Cumhuriyetçi Türk Partisi (CTP) Genel Başkanı Tufan Erhürman, Birleşmiş Milletler’in (BM) Ağustos ayında New York’ta olası bir 3’lü zirve konusunda her iki toplum liderinin açıklamalarını değerlendirdi.
Kıbrıslı Rum lider Nikos Hristodulidis’in davet aldığını açıklaması üzerine Kıbrıslı Türk “lider” Ersin Tatar’ın da kendisine “böyle bir davet gelmediğini” söylediğini hatırlatan Erhürman, olası bir 3’lü görüşmeye katılımın önemli olacağını belirtti.
Tatar’ın konu hakkında “davet gelirse gitmem” söylemini de eleştiren Erhürman, “BM Genel Sekreteri'ne anlatacağı/anlatması gereken onlarca derdi var Kıbrıslı Türklerin. Dahası BM Genel Sekreteri önünde Sn. Hristodulidis'e sorulacak onlarca soru var” ifadelerini kullandı.
Erhürman, kişisel sosyal medya hesabından şu açıklamayı yaptı:
“Sn. Hristodulidis, ‘13 Ağustos'ta üçlü görüşme için Sn. Guterres'ten davet geldi, ben kabul ettim’ diyor.
Sn. Tatar ise ‘böyle bir davet gelmedi’ diyor.
Böyle bir davet gelmedi veya Sn. Tatar'a henüz gelmediyse (ki açıklamadan öyle anlıyoruz), Sn. Hristodulidis bu yalan ya da diplomatik teamüllere göre zamansız (dolayısıyla olumlu niyet yansıtmayan) açıklamasıyla hem bizlerin hem de uluslararası toplumun nezdinde zaten fazlasıyla eksikli olan güvenilirliğini daha da zayıflattı demektir.
Sn. Tatar da davet gelmedi demekle yetinmiyor elbette. ‘Gelse de kabul etmem’ diyor. Üçlü görüşme için zemin yokmuş! Sn. Holguin Cuellar'ın ‘sosyal buluşma’ davetini de reddetmişti Sn. Tatar. BM Genel Sekreteri'ne anlatacağı/anlatması gereken onlarca derdi var Kıbrıslı Türklerin. Dahası BM Genel Sekreteri önünde Sn. Hristodulidis'e sorulacak onlarca soru var.
Sn. Tatar'a davet gelmemişken (veya henüz gelmemişken) Sn. Hristodulidis'in açıklaması söylediğim gibi samimiyetsiz!
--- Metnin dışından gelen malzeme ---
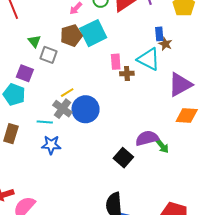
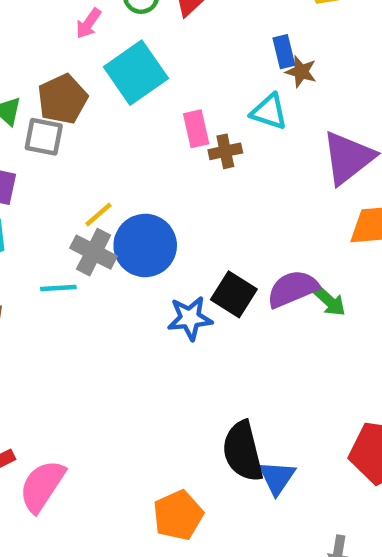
brown pentagon: (71, 35) -> (62, 99), moved
cyan triangle: (149, 59) -> (269, 112), size x0.7
blue star: (51, 145) -> (190, 318), moved
black square: (123, 158) -> (234, 294), moved

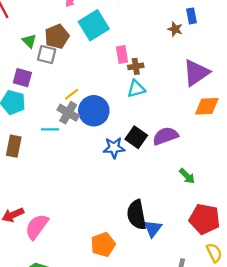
blue rectangle: (284, 52) -> (192, 16), moved
cyan triangle: (269, 112) -> (136, 89), moved, turned -36
green arrow: (329, 301) -> (187, 176), moved

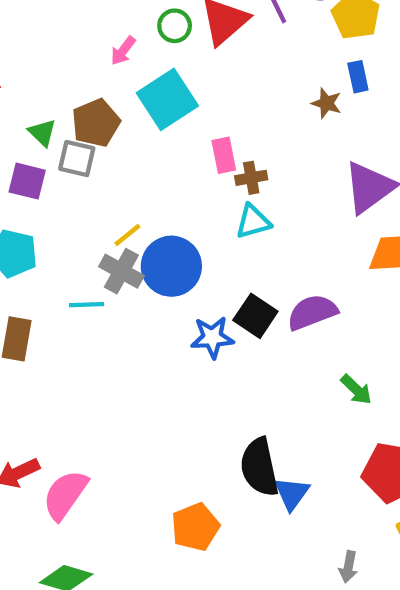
purple square: (22, 78) -> (27, 181), moved

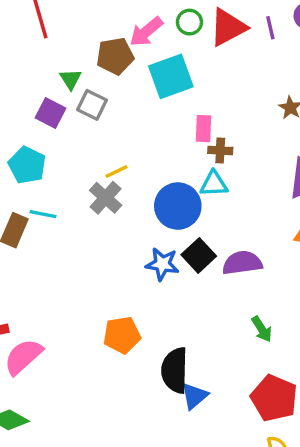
pink arrow: (123, 51) -> (146, 32), size x1.5
brown pentagon: (96, 123) -> (115, 56), moved
blue circle: (171, 266) -> (178, 206), moved
cyan line: (87, 305) -> (43, 214), moved
orange pentagon: (195, 527) -> (122, 335), moved

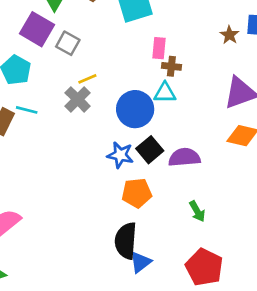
gray square: (92, 105) -> (68, 43), moved
purple square: (50, 113) -> (37, 29), size x1.4
orange pentagon: (122, 335) -> (137, 193), moved

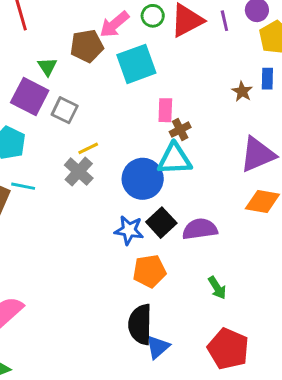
brown cross: (171, 66) -> (180, 130), turned -30
cyan triangle: (165, 93) -> (174, 159), size x1.4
Sn. Tatar'ın BM Genel Sekreteri'ne ‘davet etme, edersen gelmem’ demesi ise çözüm iradesini açıkça ortaya koymuş Kıbrıslı Türkleri ‘masa’dan, hatta bırakın masayı her türlü diplomasiden, diyalogdan dahi kaçan, samimiyeti ve güvenilirliği herkes açısından tartışmalı olan Sn. Hristodulidis'i bir kez daha hiç hak etmediği ‘çözüm isteyen taraf elbisesi’ içine sokuşturan bir dış politika gafleti!”